FIG. 19 is a diagram for explaining a schematic diagram of a general neural network calculation model. More specifically, FIG. 19(a) shows a schematic diagram of a general neural network calculation model, FIG. 19(b) shows an explanation of the symbols in FIG. 19(a), and FIG. c) shows the formula describing the activation function f. As shown in FIG. 19, a neural network calculation model generally involves the process of multiplying an input vector consisting of multiple input values by a matrix, and applying an activation function f to each of the output values. Each unit is called a layer. Neural networks actually used in inference etc. can approximate multi-output functions that are more complex than conventional linear approximation models by using a multi-layer structure in which multiple layers are connected, and the neural networks can be used for classification using the output. It is applied to problems etc.

The first embodiment shows an embodiment for performing one product-sum operation, but in view of the practical configuration of the neural network described above, it is possible to parallelize product-sum operations in the same layer. This can speed up the overall operation. A preferred embodiment for this purpose will be described next.

FIG. 20 shows a block diagram as an example of parallelization. That is, FIG. 20 is a configuration diagram showing a parallelized neural network circuit according to the second embodiment. PUs1, . ．． ．． , PUs4 represents the main area where weighting coefficients are held. Each PUs1, . ．． ．． , PUs4 and their associated additional areas are similar to the PUs in FIG. In FIG. 20, for convenience, the configuration required for two-parallel readout will be described, but the same configuration can be used even when the number of parallel readouts is increased.

In a two-parallel read operation, each basic building block within the parallel read unit or its output will be referred to as a bit. In FIG. 20, in the parallel read unit Wd1, the first bit corresponds to PUs1, and PUs2 corresponds to the second bit. In the next parallel read unit Wd2, PUs3 corresponds to the first bit, and PUs4 corresponds to the second bit.

The additional regions PCPUs, PCPLs, PCNUs, PCNLs and the word line groups CPUWLs, CPLWLs, CNUWLs, CNLWLs for controlling them need to be controlled independently for each bit within the parallel read unit. On the other hand, since it does not affect different parallel read units, it can be used in common. In view of these, as shown in FIG. 20, it is necessary to provide additional areas for each parallel bit so that they are connected to different word line addresses. That is, the additional areas PCPUs1, PCPLs1, PCNUs1, PCNLs1 and PCPUs2, PCPLs2, PCNUs2, PCNLs2 have different word line groups CPUWLs1, CPLWLs1, CNUWLs1, CNLWLs1 and CPUWLs2, CPLWLs2, CNUWLs2, Controlled by CNLWLs2. On the other hand, in PUs1, which is the first bit of the parallel read unit Wd1, and PUs3, which is the first bit of the parallel read unit Wd2, their additional areas can be controlled by a common word line group. That is, the additional areas PCPUs1, PCPLs1, PCNUs1, PCNLs1 and PCPUs3, PCPLs3, PCNUs3, and PCNLs3 are controlled by the same word line group CPUWLs1, CPLWLs1, CNUWLs1, and CNLWLs1, respectively. With such a configuration, it is possible to realize parallel reading of a plurality of outputs without impairing the function of the calculation unit of the neural network provided in the first embodiment.
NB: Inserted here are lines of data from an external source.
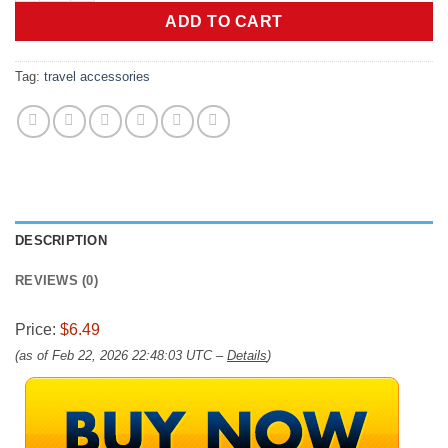
ADD TO CART
Tag:
travel accessories
DESCRIPTION
REVIEWS (0)
Price:
$6.49
(as of Feb 22, 2026 22:48:03 UTC –
Details
)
A method often used as a general memory array design technique is an architecture in which the circuits used for reading and writing are shared, and when reading or writing, a column selector is used to connect to the bit line or source line to be accessed. There are ways to adopt it. From that point of view, the circuits and configurations related to reading can be made common in this embodiment as well.
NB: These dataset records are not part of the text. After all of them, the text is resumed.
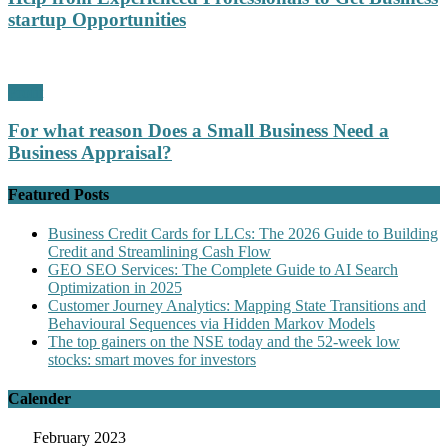
startup Opportunities
Profit
For what reason Does a Small Business Need a
Business Appraisal?
Featured Posts
Business Credit Cards for LLCs: The 2026 Guide to Building
Credit and Streamlining Cash Flow
GEO SEO Services: The Complete Guide to AI Search
Optimization in 2025
Customer Journey Analytics: Mapping State Transitions and
Behavioural Sequences via Hidden Markov Models
The top gainers on the NSE today and the 52-week low
stocks: smart moves for investors
Calender
February 2023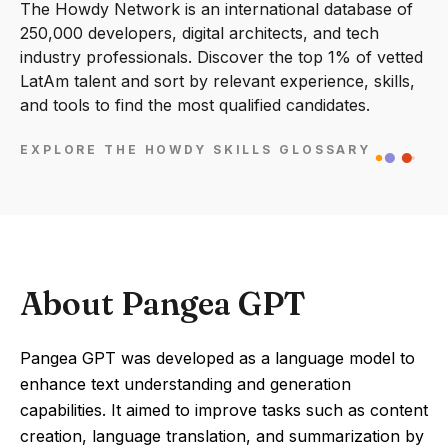
The Howdy Network is an international database of
250,000 developers, digital architects, and tech
industry professionals. Discover the top 1% of vetted
LatAm talent and sort by relevant experience, skills,
and tools to find the most qualified candidates.
EXPLORE THE HOWDY SKILLS GLOSSARY
About Pangea GPT
Pangea GPT was developed as a language model to
enhance text understanding and generation
capabilities. It aimed to improve tasks such as content
creation, language translation, and summarization by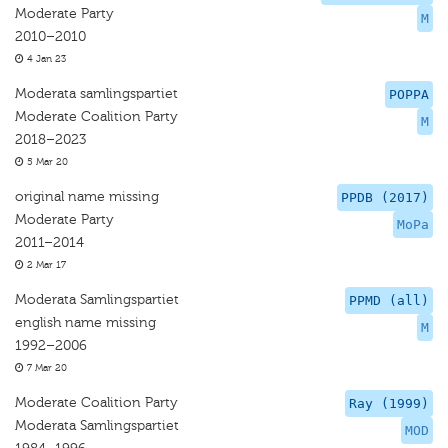
Moderate Party
M
2010–2010
4 Jan 23
Moderata samlingspartiet
POPPA
Moderate Coalition Party
M
2018–2023
5 Mar 20
original name missing
PPDB (2017)
Moderate Party
MoPa
2011–2014
2 Mar 17
Moderata Samlingspartiet
PPMD (all)
english name missing
M
1992–2006
7 Mar 20
Moderate Coalition Party
Ray (1999)
Moderata Samlingspartiet
MOD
FIG. 21 shows a configuration example in which only the determination circuit is shared, and FIG. 22 shows a configuration example in which the additional area is also shared. That is, FIG. 21 is a diagram showing a configuration in which only the readout determination circuit among the parallelized neural network circuits according to the second embodiment is shared. Here, for the parallel read unit Wd1 and the parallel read unit Wd2, the main area and the additional area are connected to the common read determination circuit CRead via the selection switch block ColSelSWs1 and the selection switch block ColSelSWs1, which are made up of a plurality of selection switches. has been done. FIG. 22 is a diagram showing a configuration in which the additional area and the readout determination circuit are shared among the parallelized neural network circuits according to the second embodiment. Here, for the parallel read unit Wd1 and the parallel read unit Wd2, the main area is connected to the read determination circuit CReadArr including the shared additional area via the selection switch block ColSelSWs1 and the selection switch block ColSelSWs1, which are made up of a plurality of selection switches. It is connected.

These have the effect of saving area, but on the other hand, regarding the path from each cell to the readout judgment circuit, there are design issues such as bias in path length due to layout arrangement and increase in the resistance component of the selection switch. Problems may arise, and when designing a circuit, it is necessary to take these into consideration and comprehensively decide on the configuration.

(Third embodiment)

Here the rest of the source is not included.